What the task requires: Line by line, copy out the entries exactly and leave the pictures behind.

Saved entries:
※ ※ ※
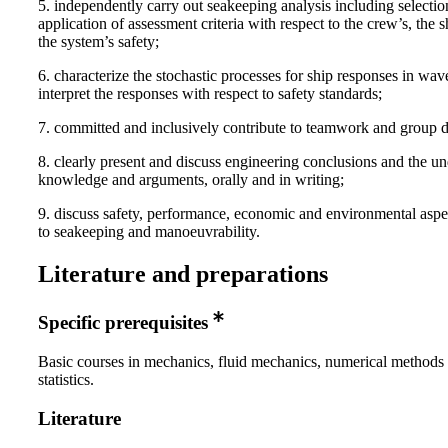
5. independently carry out seakeeping analysis including selecti
application of assessment criteria with respect to the crew’s, the s
the system’s safety;
6. characterize the stochastic processes for ship responses in wav
interpret the responses with respect to safety standards;
7. committed and inclusively contribute to teamwork and group d
8. clearly present and discuss engineering conclusions and the u
knowledge and arguments, orally and in writing;
9. discuss safety, performance, economic and environmental aspe
to seakeeping and manoeuvrability.
Literature and preparations
Specific prerequisites
Basic courses in mechanics, fluid mechanics, numerical methods
statistics.
Literature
※ ※ ※
Response for this exercise:
5. independently carry out seakeeping analysis including selecti
application of assessment criteria with respect to the crew’s, the s
the system’s safety;
6. characterize the stochastic processes for ship responses in wav
interpret the responses with respect to safety standards;
7. committed and inclusively contribute to teamwork and group d
8. clearly present and discuss engineering conclusions and the u
knowledge and arguments, orally and in writing;
9. discuss safety, performance, economic and environmental aspe
to seakeeping and manoeuvrability.
Literature and preparations
Specific prerequisites
Basic courses in mechanics, fluid mechanics, numerical methods
statistics.
Literature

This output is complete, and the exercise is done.